Heart valve replacement surgery is performed under general anesthesia with techniques that are either conventional or minimally invasive. Conventional surgery requires a large incision spanning from your neck to your navel. Less invasive measures can reduce the length of incision and also reduce your risk of infection.

For a surgeon to successfully remove the diseased valve and replace it with a new one, your heart must be still. You’ll be placed on a bypass machine that keeps blood circulating through your body and your lungs functioning during surgery. The surgeon will make incisions into your aorta, through which the valves will be removed and replaced. Cleveland Clinic reports a 1.8 percent risk of death associated with valve replacement surgery.

Recovery

The majority of heart valve replacement recipients remain in the hospital for approximately five to seven days. If your surgery was minimally invasive, you may be able to go home earlier. Medical staff will offer pain medication as needed and continuously monitor your blood pressure, breathing, and heart function during the first few days after a heart valve replacement.

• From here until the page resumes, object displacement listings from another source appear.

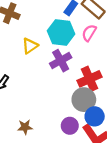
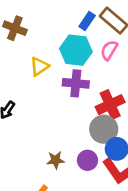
purple cross: (61, 61) -> (76, 83), turned 35
brown star: (25, 127) -> (56, 160), moved

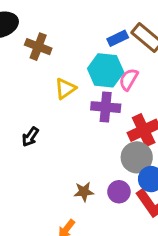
blue rectangle: (87, 21) -> (118, 38), turned 30
pink semicircle: (109, 50) -> (129, 79), moved

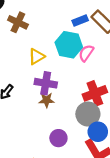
purple cross: (106, 107) -> (46, 83), moved
brown star: (84, 192) -> (46, 100), moved
purple circle: (119, 192) -> (58, 138), moved

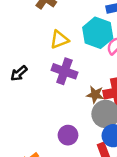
brown star: (46, 100) -> (95, 95), moved

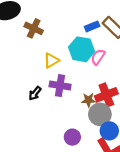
black arrow: (19, 73) -> (35, 93), moved

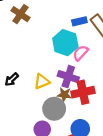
yellow triangle: (51, 60) -> (42, 81), moved
purple cross: (60, 86) -> (68, 77), moved
gray circle: (100, 114) -> (54, 109), moved

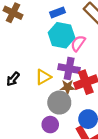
blue rectangle: (79, 21) -> (58, 12), moved

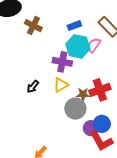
pink semicircle: (78, 43) -> (94, 45), moved
purple cross: (69, 69) -> (62, 62), moved
purple circle: (50, 125) -> (91, 128), moved

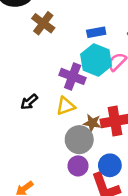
purple circle: (91, 128) -> (78, 166), moved

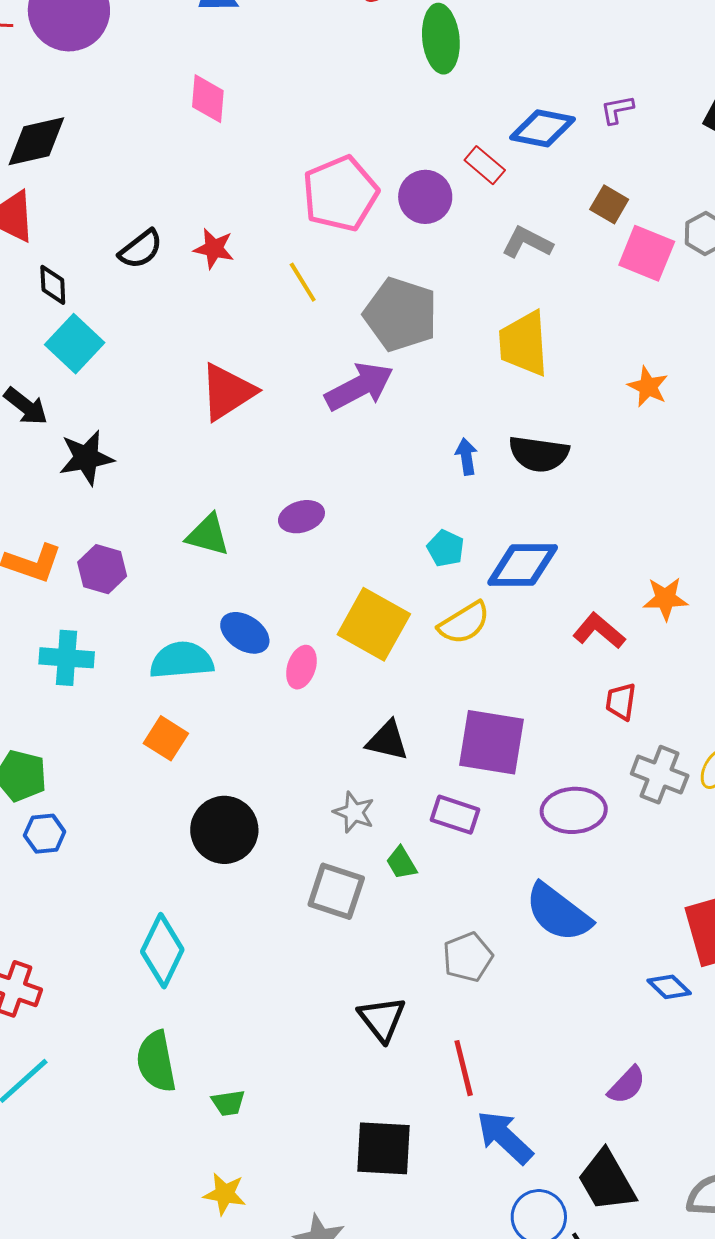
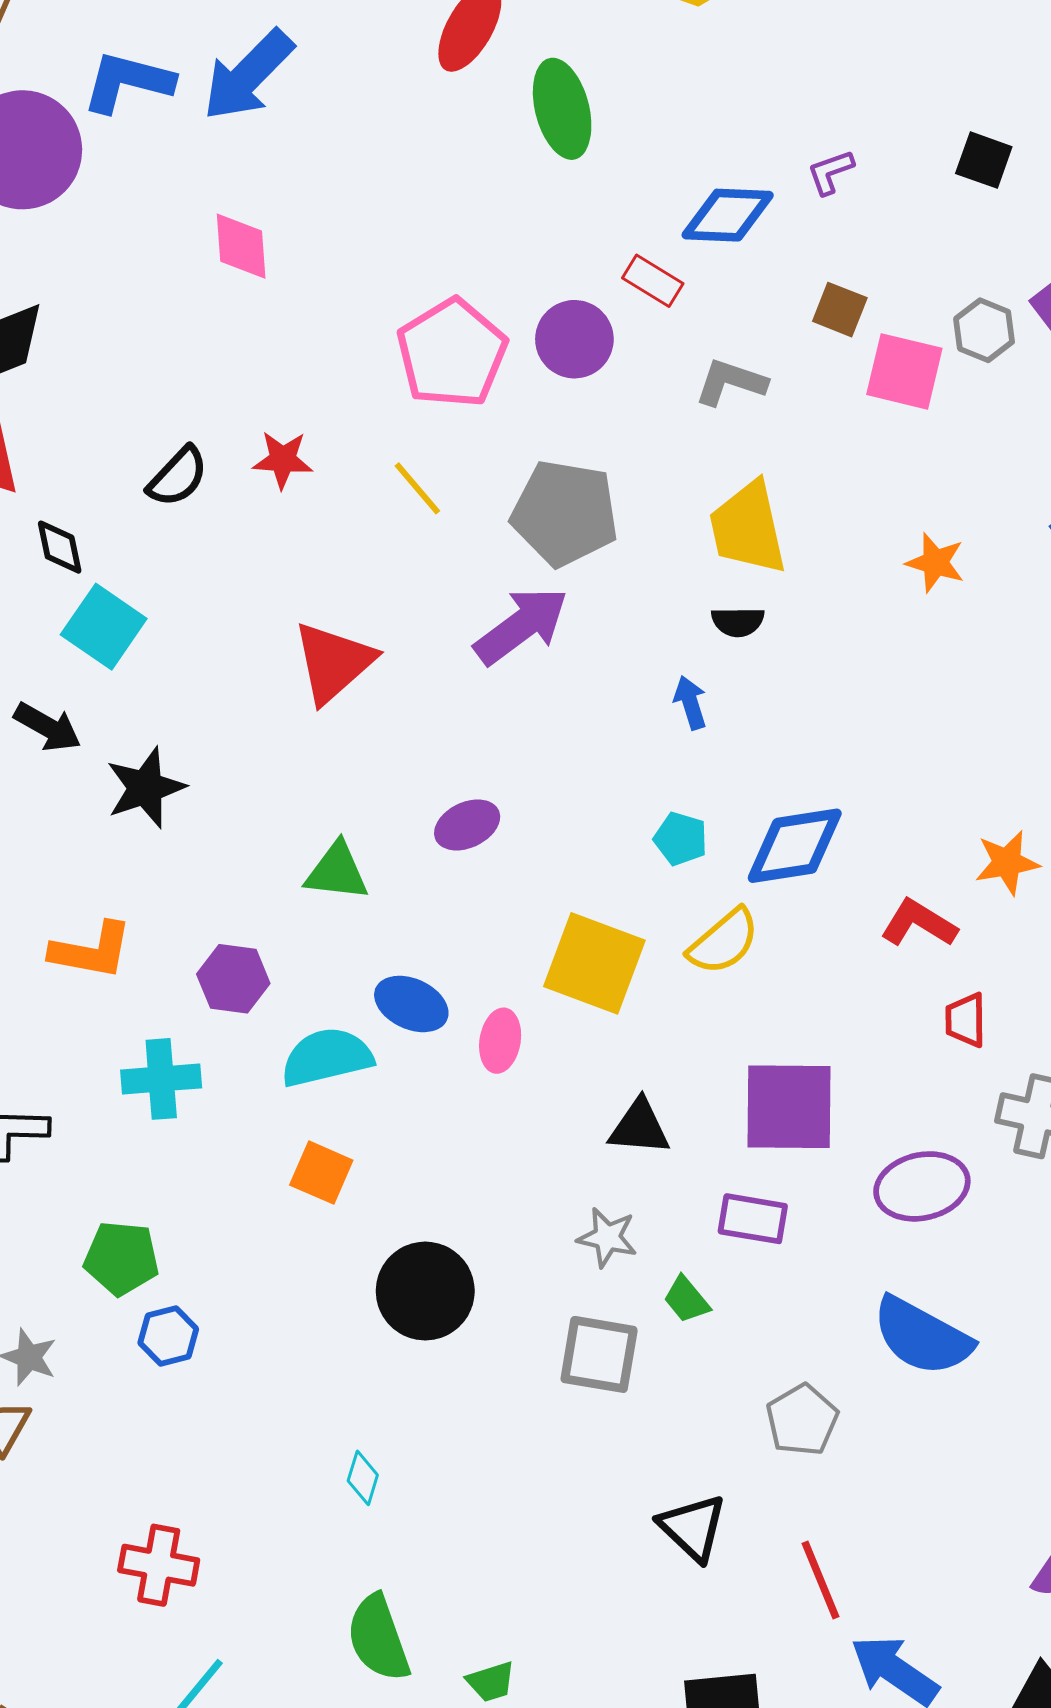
black semicircle: (539, 454) -> (738, 622), moved, size x0.6
purple hexagon: (102, 569) -> (233, 979), moved
cyan diamond: (162, 951) -> (363, 1478), size x0.5

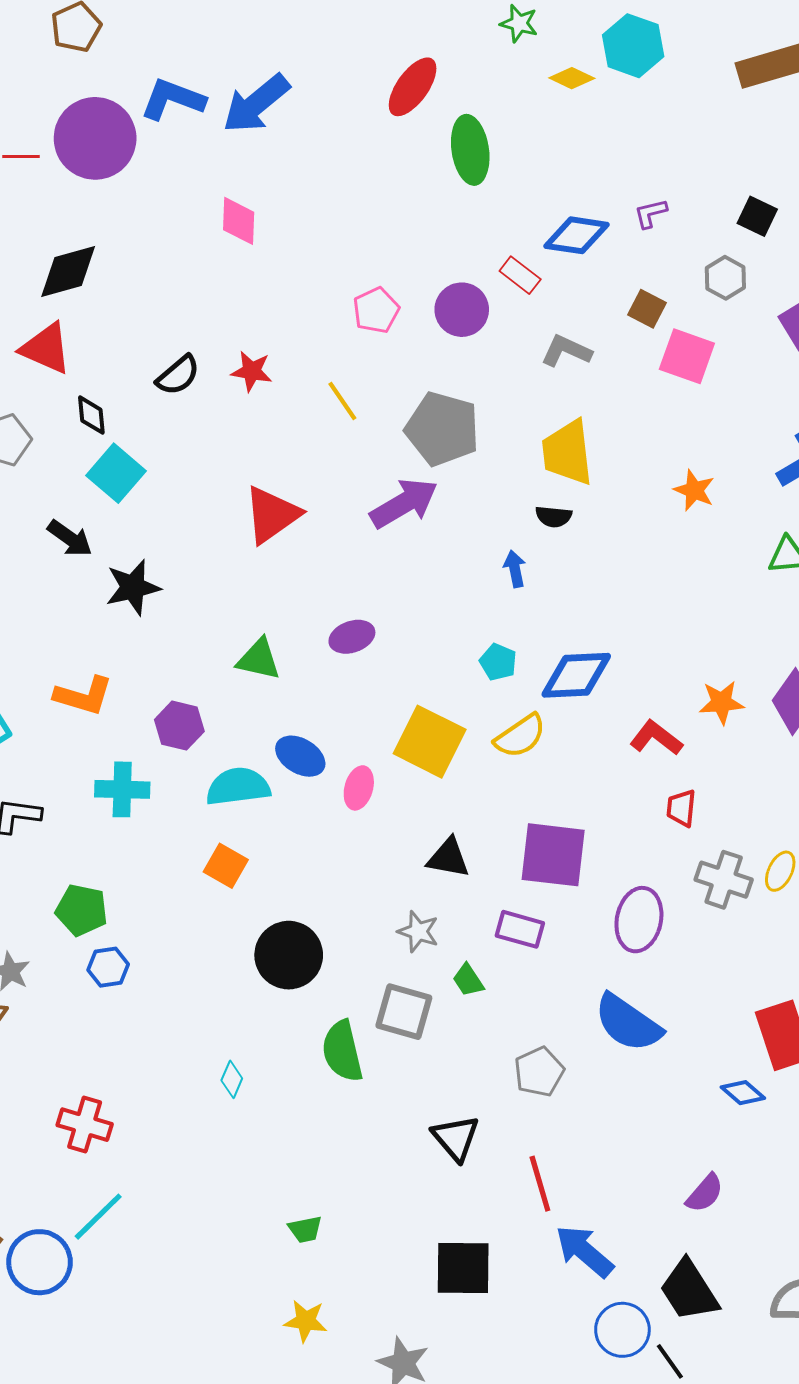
gray hexagon: (984, 330) -> (725, 278), moved
pink pentagon: (452, 353) -> (376, 310), size x0.6
purple ellipse: (922, 1186) -> (639, 920), turned -72
green semicircle: (378, 1638) -> (342, 1051), moved

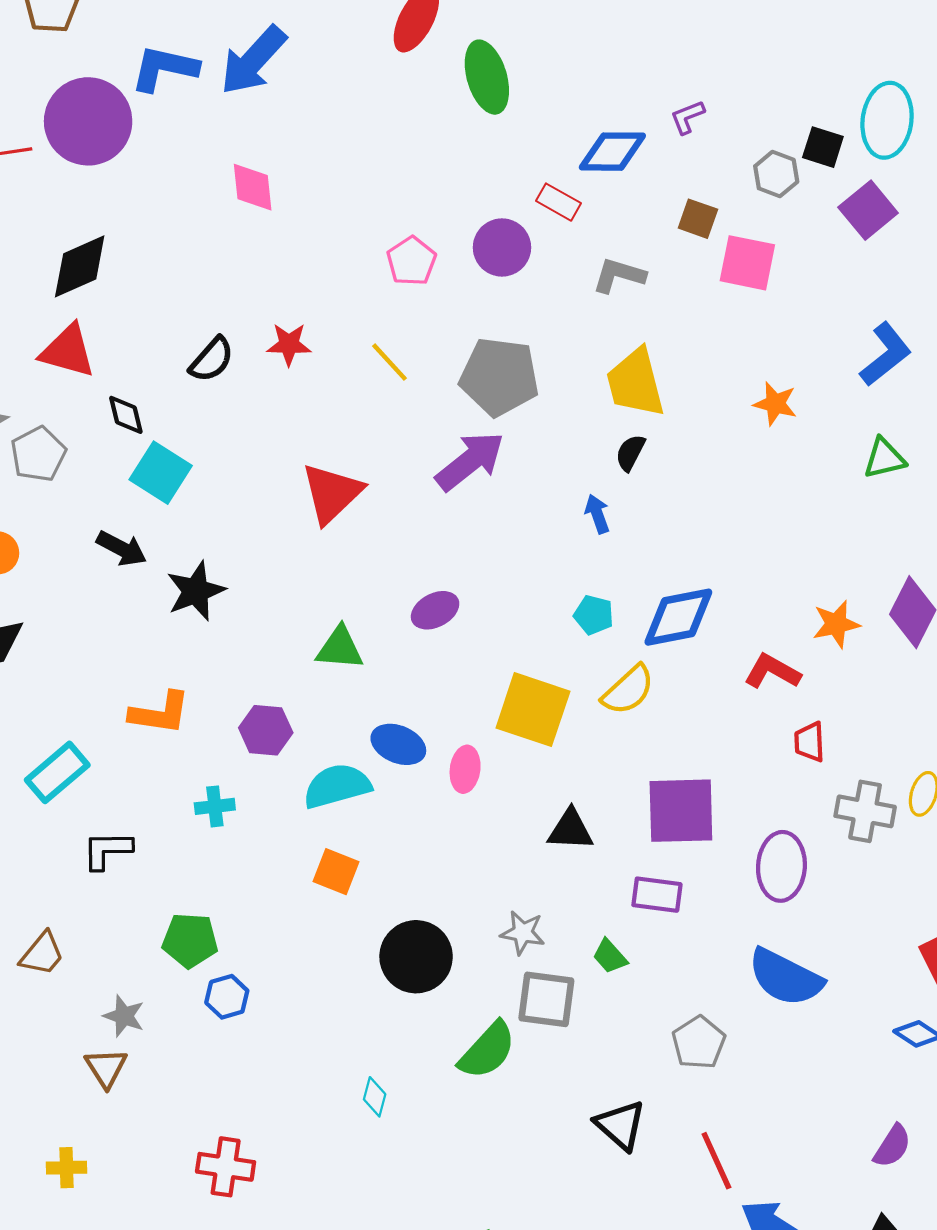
black square: (757, 216) -> (823, 147), moved
black semicircle: (554, 517) -> (630, 453), turned 120
cyan cross: (122, 789) -> (215, 806), size x0.7
gray star: (418, 932) -> (523, 933), moved
green semicircle: (342, 1051) -> (487, 1050), turned -116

Full recovery may take a few weeks or up to several months, depending on your rate of healing and the type of surgery that was performed. Infection is the primary risk directly after surgery, so keeping your incisions sterile is of utmost importance. Always contact your physician right away if you experience symptoms that indicate infection, such as:

  • fever
  • chills
  • tenderness or swelling at incision site
  • increased drainage from the wounds

Follow-up appointments are important and will help your doctor determine when you’re ready to resume your everyday activities. Assemble a post-valve replacement support system. Enlist family members and friends to help you out around the house and drive you to doctor appointments as you recover.